Rumors of weapons being stored in the Davidian compound led to a raid by the Bureau of Alcohol, Tobacco, Firearms and Explosives. When the agents were met with lethal gunfire, the FBI intervened. The armed confrontation lasted 51 days, until the authorities finally launched a massive tear gas attack. Shortly thereafter, the Branch Davidian complex burst into flames.
The cause of the fire is still disputed, but the number of victims is not: Koresh and 78 of his followers were killed.
Horrible as Jones and Koresh were, their brutality is no match for Canadian cult leader Roch Theriault, “a self-proclaimed prophet who, like so many before him, claimed to have received a divine message that on Judgment Day end was just around the corner, Willis writes. Gathering a small group of followers, Theriault led them into the desert to await the apocalypse.
It never came, but Theriault had other things on his mind. First, he got all of his followers pregnant. So, he decided to “operate” on a sick 2-year-old boy. When the boy continued to scream in pain, Theriault ordered one of his other followers to hit him. The boy died and, to try to hide the crime, Theriault ordered his corpse to be burned and buried.
Authorities eventually arrived anyway, charging Theriault and eight of his followers with criminal negligence. Surprisingly, the cultists were released. They quickly moved to another rural location.
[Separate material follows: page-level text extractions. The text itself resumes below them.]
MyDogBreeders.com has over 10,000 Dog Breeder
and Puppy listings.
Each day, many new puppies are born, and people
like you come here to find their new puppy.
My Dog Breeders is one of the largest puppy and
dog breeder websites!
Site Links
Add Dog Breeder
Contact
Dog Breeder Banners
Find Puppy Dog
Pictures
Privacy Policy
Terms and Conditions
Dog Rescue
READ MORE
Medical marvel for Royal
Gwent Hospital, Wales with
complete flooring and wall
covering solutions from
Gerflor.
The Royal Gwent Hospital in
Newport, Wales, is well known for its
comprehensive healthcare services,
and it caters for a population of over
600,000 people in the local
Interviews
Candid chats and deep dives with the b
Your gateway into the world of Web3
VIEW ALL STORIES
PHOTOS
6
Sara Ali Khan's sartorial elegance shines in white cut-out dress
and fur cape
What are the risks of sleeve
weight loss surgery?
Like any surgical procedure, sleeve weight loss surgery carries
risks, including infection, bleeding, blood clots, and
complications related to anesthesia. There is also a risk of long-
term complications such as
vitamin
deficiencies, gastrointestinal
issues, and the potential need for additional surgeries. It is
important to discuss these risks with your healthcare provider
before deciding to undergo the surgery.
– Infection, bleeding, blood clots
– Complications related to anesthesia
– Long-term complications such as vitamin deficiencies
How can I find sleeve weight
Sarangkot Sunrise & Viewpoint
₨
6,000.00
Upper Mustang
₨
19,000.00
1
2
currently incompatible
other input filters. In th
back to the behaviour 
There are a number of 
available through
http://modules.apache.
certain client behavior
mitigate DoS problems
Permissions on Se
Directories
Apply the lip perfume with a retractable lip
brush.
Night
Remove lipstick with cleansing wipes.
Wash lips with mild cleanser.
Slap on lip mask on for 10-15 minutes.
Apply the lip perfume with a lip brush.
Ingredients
The horrors that followed were even worse. Theriault ordered his disciples to fight in “gladiator tournaments” and, if he did not like them, to break their legs with hammers. There were more mad doctor operations, procedures Willis calls “just too gruesome to describe in detail.” (He’s right. Google at his own risk.)
Finally, a desperately wounded supporter escaped and the police surrounded him. Theriault was sentenced to life in prison, a short sentence, as his new cellmate stabbed him to death.
Although many of these cult leaders preyed on the poor and uneducated, the upper classes are not immune to their scams. NXIVM, pronounced “Nexium,” was a New York-based group that charismatic founder Keith Raniere promised would “actualize their human potential.” Released in 1998, it was marketed primarily to professional women.
However, the people who stayed on the show found themselves in a pyramid scheme. They were now “slaves” and could only become “masters” by recruiting other slaves. All owed obedience to Raniere. As proof of their loyalty, members had to provide nude pictures of themselves, blackmail material, if they ever tried to leave. Raniere then marked them with his initials.
Members included business executives, actresses, and an heir to the Seagram fortune. Eventually, a follower became disillusioned and went to the authorities. Raniere and the high officials of the cult were arrested. Lots of signed plea deals. Raniere was found guilty of extortion, sex trafficking, forced labor conspiracy, and wire fraud conspiracy.
He was sentenced to 120 years.
Willis’s book deals primarily with religious cults, but occasionally delves into politics. Is the KKK a cult? What about the far-right Proud Boys? Both have fundamental beliefs and demand unquestioning loyalty. What about QAnon? His leadership is much more vague, no one is sure who Q is, but his bizarre conspiracy theories are no crazier than the creeds of some fringe religions.
Americans have always appreciated freedom. But apparently no freedom is more deeply rooted, or potentially dangerous, than our right to believe what we want.